Aim of the task: As the answer, set down the lines below from the one containing "medicamentos, especialmente aquellos" through the one containing "capacidad para mejorar la calidad del sueño y", exactly and inclusively, and no others.

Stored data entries

------------------------------------

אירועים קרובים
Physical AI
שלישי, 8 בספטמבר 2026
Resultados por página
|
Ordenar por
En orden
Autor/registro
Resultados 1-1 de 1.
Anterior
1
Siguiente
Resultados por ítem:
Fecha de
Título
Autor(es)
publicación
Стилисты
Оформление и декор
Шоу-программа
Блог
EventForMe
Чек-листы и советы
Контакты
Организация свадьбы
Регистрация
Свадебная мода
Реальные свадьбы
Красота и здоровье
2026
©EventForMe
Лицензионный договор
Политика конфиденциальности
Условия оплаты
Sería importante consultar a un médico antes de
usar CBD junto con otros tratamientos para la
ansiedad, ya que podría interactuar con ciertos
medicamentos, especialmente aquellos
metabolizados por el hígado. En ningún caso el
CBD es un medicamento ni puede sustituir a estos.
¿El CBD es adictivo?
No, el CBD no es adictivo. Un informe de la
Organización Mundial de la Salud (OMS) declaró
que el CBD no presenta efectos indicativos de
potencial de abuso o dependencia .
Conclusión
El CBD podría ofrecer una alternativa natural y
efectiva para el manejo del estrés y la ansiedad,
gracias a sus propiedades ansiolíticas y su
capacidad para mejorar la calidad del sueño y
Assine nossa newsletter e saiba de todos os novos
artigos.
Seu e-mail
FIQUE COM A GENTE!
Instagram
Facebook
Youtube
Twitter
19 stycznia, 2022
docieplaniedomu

------------------------------------

Response below:
medicamentos, especialmente aquellos
metabolizados por el hígado. En ningún caso el
CBD es un medicamento ni puede sustituir a estos.
¿El CBD es adictivo?
No, el CBD no es adictivo. Un informe de la
Organización Mundial de la Salud (OMS) declaró
que el CBD no presenta efectos indicativos de
potencial de abuso o dependencia .
Conclusión
El CBD podría ofrecer una alternativa natural y
efectiva para el manejo del estrés y la ansiedad,
gracias a sus propiedades ansiolíticas y su
capacidad para mejorar la calidad del sueño y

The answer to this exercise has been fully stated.